Work order: Omit the pictures from the listing below and print every remaining entry verbatim.

Exercise material:

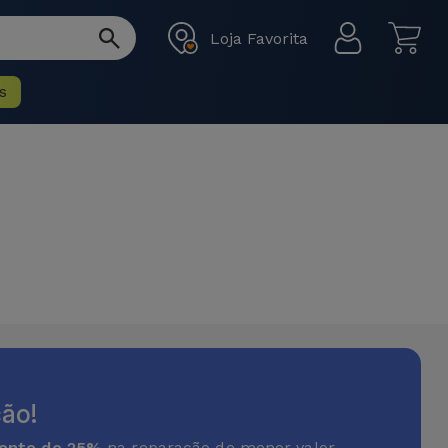
Loja Favorita
s
ão!
onto de 25%
na reparação de menor valor.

Solved problem:
Loja Favorita
s
ão!
onto de 25%
na reparação de menor valor.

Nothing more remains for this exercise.